Giorgia Meloni in Aula
Il cosiddetto decreto Flussi, nella parte in cui ha privato le sezioni Immigrazione dei Tribunali civili della facoltà di decidere sulla convalida del trattenimento dello straniero richiedente la protezione internazionale, demandando tutto alle Corti d’appello, non è incostituzionale.
Lo ha reso noto due giorni fa un comunicato della Consulta (Redattrice: Maria Rosaria San Giorgio) che ha ritenuto non fondate le questioni sollevate dalla Corte di Appello di Lecce in otto diverse ordinanze in cui sostanzialmente si indicavano quattro criticità: compressione del diritto alla difesa, mancanza del requisito della omogeneità, mancanza di specializzazione del giudicante su un tema così complesso, possibile violazione dell’articolo 3 della Costituzione sull’uguaglianza.
La questione aveva tenuto banco nell'autunno del 2024 dando vita ad un fortissimo scontro tra politica e magistratura. Dopo, infatti, che alcuni provvedimenti delle sezioni specializzate Immigrazione non avevano convalidato i trattenimenti di migranti nei centri allestiti in Albania, la maggioranza parlamentare, Fratelli d’Italia e Lega in primis, avevano fortemente spinto per una modifica della norma, arrivando quindi a depotenziare l’attività dei giudici specializzati in immigrazione.
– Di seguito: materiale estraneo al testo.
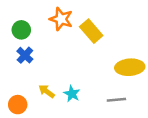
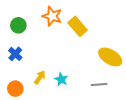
blue cross: (25, 55) -> (15, 54), moved
yellow ellipse: (130, 67) -> (110, 57), turned 35
yellow arrow: (47, 91) -> (40, 77), turned 88

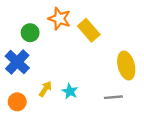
green circle: (18, 25) -> (30, 33), moved
blue cross: (15, 54) -> (17, 62), size x1.5
yellow ellipse: (110, 57) -> (126, 66), turned 45

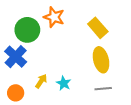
yellow rectangle: (89, 30) -> (98, 28), moved
green circle: (30, 33) -> (27, 30), size x1.5
yellow ellipse: (126, 66) -> (101, 60), moved

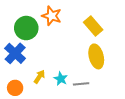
gray line: (103, 89) -> (81, 84), moved

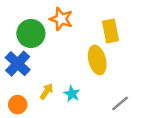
yellow rectangle: (93, 26) -> (110, 31), turned 30
yellow ellipse: (96, 56) -> (97, 60), moved
gray line: (81, 84) -> (120, 103), moved, turned -35

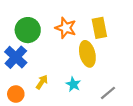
orange star: (61, 19) -> (66, 28), moved
cyan star: (72, 94) -> (73, 84), moved

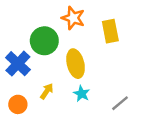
orange star: (66, 28) -> (73, 18), moved
green circle: (28, 30) -> (44, 41), moved
yellow ellipse: (87, 54) -> (76, 64), moved

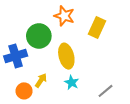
yellow rectangle: (110, 31) -> (97, 27), turned 36
blue cross: (18, 64) -> (16, 56), turned 30
orange circle: (18, 104) -> (24, 91), moved

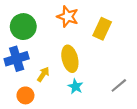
green circle: (39, 36) -> (23, 27), moved
yellow arrow: (41, 80) -> (43, 74), moved
gray line: (105, 91) -> (119, 85), moved

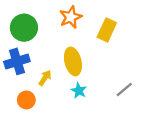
orange star: (68, 17) -> (71, 17), turned 30

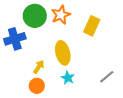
green circle: (24, 28) -> (35, 16), moved
blue cross: (17, 61) -> (15, 39), moved
orange circle: (26, 100) -> (37, 86), moved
Mentre sullo sfondo si udivano accuse del tipo «magistrati comunisti», «anti-italiani». Da lì la rivolta dell’Anm e persino una lettera dei ventisei presidenti delle Corti di Appello al presidente della Repubblica Sergio Mattarella in cui chiedevano di scongiurare il «disastro annunciato», e i «gravi esiti» sul lavoro degli uffici giudiziari, del decreto Flussi. Ma la legge passò e così qualche mese dopo la Corte di Appello di Lecce ha sollevato diversi dubbi di legittimità costituzionale. Ma la Corte Costituzionale ha dato ragione al legislatore.
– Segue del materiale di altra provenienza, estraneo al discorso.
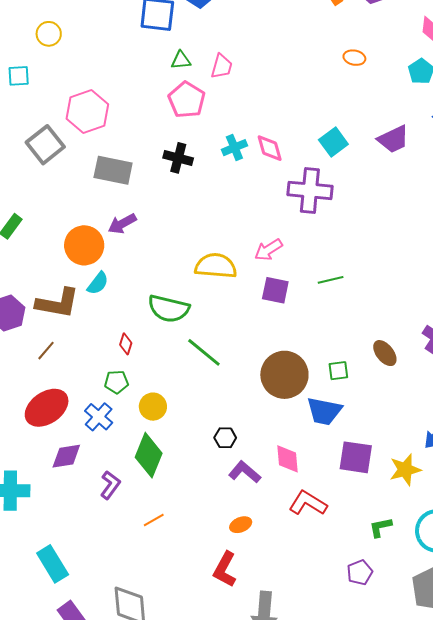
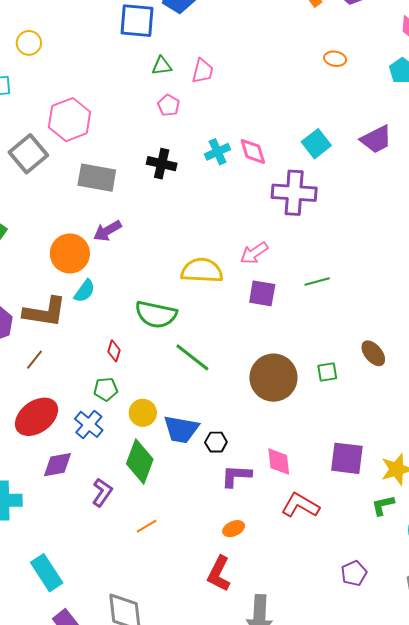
pink pentagon: (187, 100) -> (169, 105), size x0.6
blue trapezoid: (324, 411) -> (181, 429), moved
purple L-shape: (245, 472) -> (236, 476), turned -36
green L-shape: (381, 527) -> (383, 505), moved

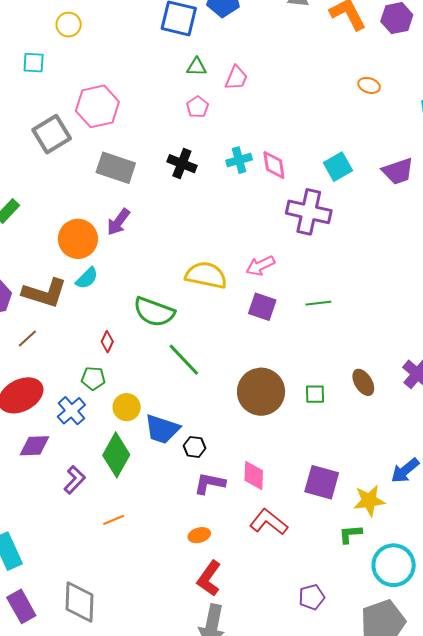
purple arrow: (107, 231) -> (118, 222), turned -32
red L-shape: (219, 574) -> (209, 578), moved

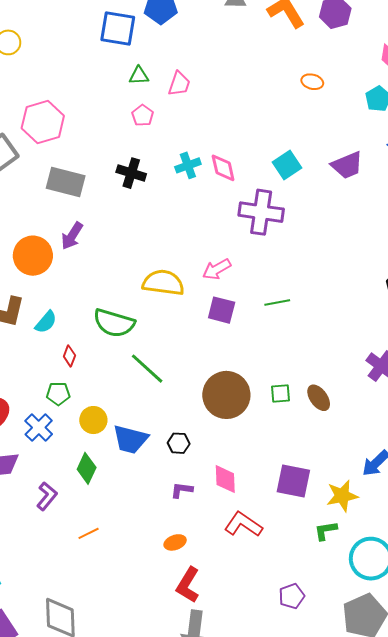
cyan semicircle: (87, 278) -> (46, 322), moved
brown ellipse: (363, 382) -> (319, 398), moved
black hexagon: (195, 447) -> (179, 443), moved
green diamond: (116, 455) -> (87, 468), size x0.7
purple L-shape: (210, 483) -> (182, 490), size x0.7

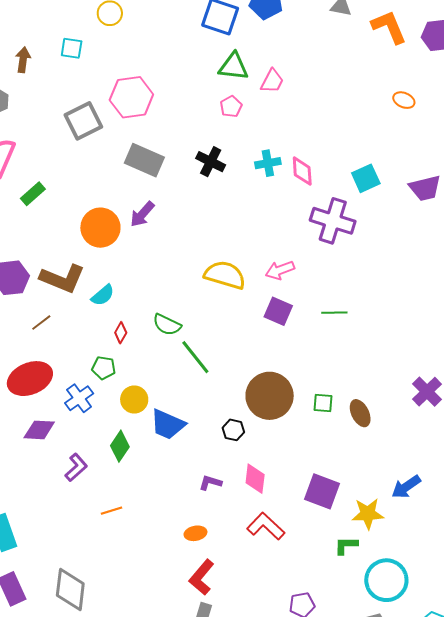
green triangle: (139, 76) -> (234, 67), size x1.5
green semicircle: (114, 323) -> (167, 325), moved, size x0.7
black hexagon: (179, 443) -> (233, 430), moved

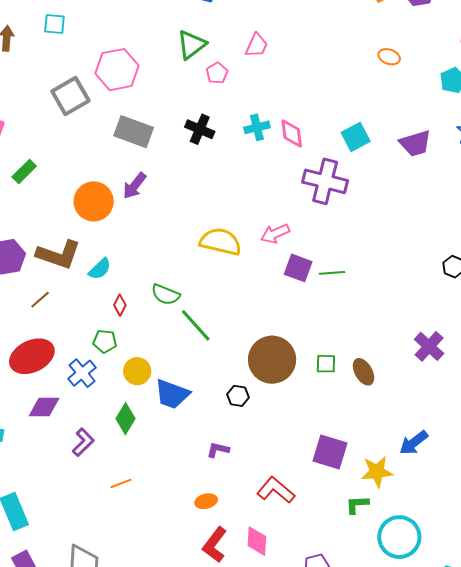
green triangle: (234, 67) -> (192, 45), moved, turned -40
purple square: (278, 311) -> (298, 268), moved
pink diamond: (255, 479) -> (257, 541), moved

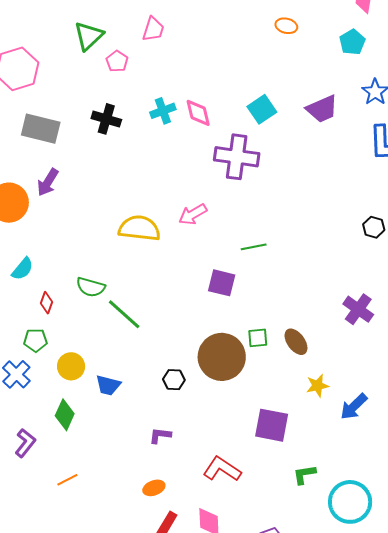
purple square: (298, 268) -> (222, 283), moved
brown circle: (272, 360) -> (222, 357), moved
blue trapezoid: (172, 394) -> (108, 385), size x0.7
yellow star: (377, 472) -> (317, 386), moved, size x0.7

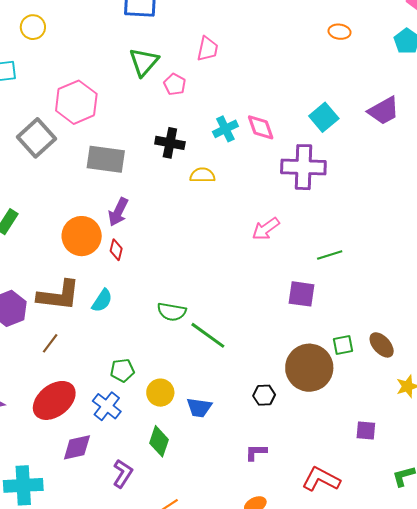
yellow semicircle: (139, 228) -> (202, 175), moved, size x0.6
red diamond: (46, 303) -> (116, 250), moved
purple square: (272, 425) -> (366, 431), size x0.6

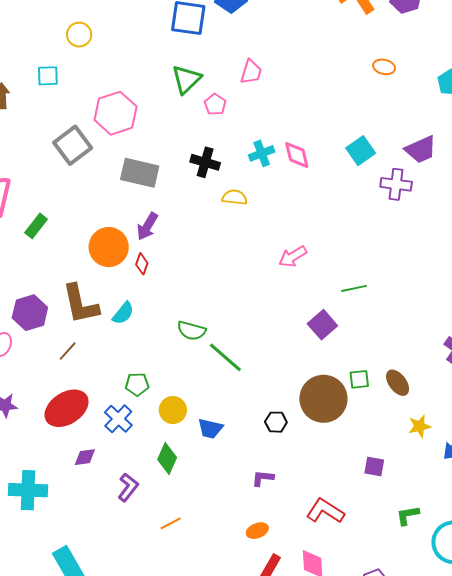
purple cross: (303, 167) -> (396, 184), moved, size x0.7
purple square: (302, 294) -> (322, 325), turned 36
brown L-shape: (59, 295) -> (80, 304), turned 66
purple diamond: (77, 447) -> (85, 457), size x0.7

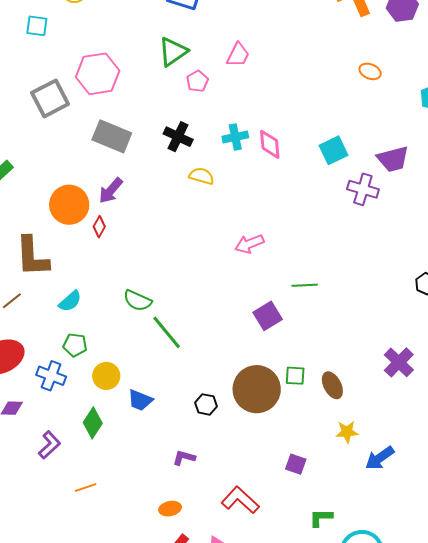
cyan semicircle: (123, 313) -> (70, 301), moved
blue cross: (118, 419) -> (51, 376), turned -32

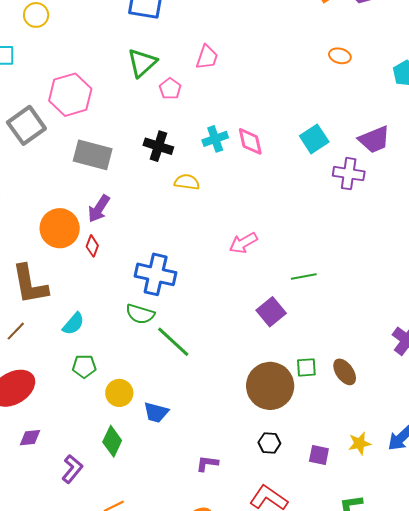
blue cross: (51, 376) -> (156, 274), moved, size x1.4
black hexagon: (206, 404) -> (269, 443), moved
yellow star: (347, 432) -> (359, 443), moved

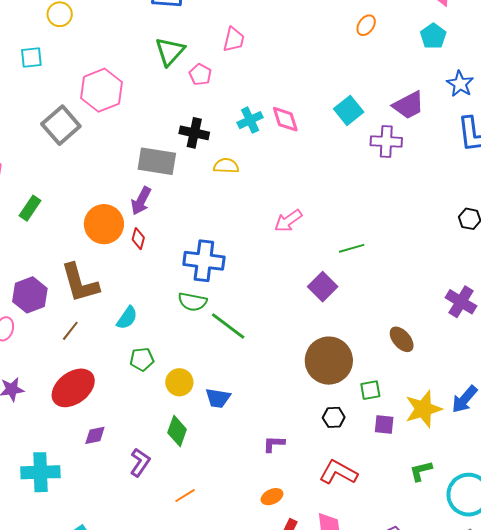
orange ellipse: (340, 56) -> (366, 25), turned -65
gray rectangle: (93, 155) -> (157, 161), moved
green square: (306, 367) -> (370, 390), moved
yellow star: (359, 443) -> (423, 409), size x1.6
La Consulta ha, anzitutto, escluso la violazione dell’art. 77, secondo comma, Cost., osservando che «l’omogeneità tra le disposizioni introdotte in sede di conversione in legge, oggetto di censura», e quelle «del decreto-legge originario va individuata nella materia della gestione dei flussi migratori e della protezione internazionale». La Corte ha, poi, ritenuto insussistente la violazione degli articoli 3, 25, 102 Cost. in quanto «le nuove regole di determinazione della competenza a decidere sulla convalida in prima istanza comprendono, dunque, sia i parametri di individuazione del giudice ratione materiae (corte d’appello in composizione monocratica) e ratione loci (corte d’appello nel cui distretto ha sede il questore che ha disposto il trattenimento o la sua proroga), sia un criterio di assegnazione interna delle controversie ai giudici addetti alla trattazione dei procedimenti in materia di MAE».
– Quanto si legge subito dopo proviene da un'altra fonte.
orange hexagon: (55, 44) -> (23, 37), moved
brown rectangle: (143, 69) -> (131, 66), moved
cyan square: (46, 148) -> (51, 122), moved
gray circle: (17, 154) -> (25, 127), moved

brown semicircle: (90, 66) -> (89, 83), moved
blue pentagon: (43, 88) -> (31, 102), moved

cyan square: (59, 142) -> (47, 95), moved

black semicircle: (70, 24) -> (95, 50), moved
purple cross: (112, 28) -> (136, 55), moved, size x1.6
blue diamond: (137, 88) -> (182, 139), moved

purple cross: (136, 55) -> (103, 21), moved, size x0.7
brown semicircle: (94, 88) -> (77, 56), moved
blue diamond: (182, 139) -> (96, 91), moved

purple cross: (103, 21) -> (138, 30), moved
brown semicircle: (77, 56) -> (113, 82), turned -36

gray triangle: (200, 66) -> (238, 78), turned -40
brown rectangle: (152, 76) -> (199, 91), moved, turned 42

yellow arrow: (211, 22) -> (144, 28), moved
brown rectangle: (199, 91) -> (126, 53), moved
In particolare i giudici di Piazza del Quirinale hanno osservato che «le controversie in questione sono state attribuite a giudici che, in quanto assegnatari dei procedimenti di esecuzione del MAE e di estradizione, sono muniti di una specializzazione diversa, ma comunque adusi a trattare procedimenti che coinvolgono la libertà personale degli stranieri e che devono essere decisi entro termini stringenti». D’altronde, ha rimarcato la Corte richiamando i suoi precedenti in materia, «il trattenimento della persona straniera, pur non perseguendo finalità punitive, condivide con la detenzione l’effetto pratico della restrizione della persona».
In definitiva, secondo la Corte, «detto spostamento di competenza è originato da una rivalutazione della scelta legislativa di affidare il procedimento di convalida del trattenimento e quello concernente la domanda di protezione internazionale ad un unico ufficio giudiziario, scelta connotata da ampia discrezionalità, trattandosi di materia processuale, e che, non sconfinando nella irragionevolezza manifesta, esula dal sindacato di legittimità costituzionale».
Ciò non esclude, tuttavia, ha precisato la sentenza, «che lo stesso legislatore debba verificare, nel tempo, la tenuta del nuovo assetto di competenze e operare interventi correttivi nel caso in cui esso si riveli foriero di difficoltà applicative».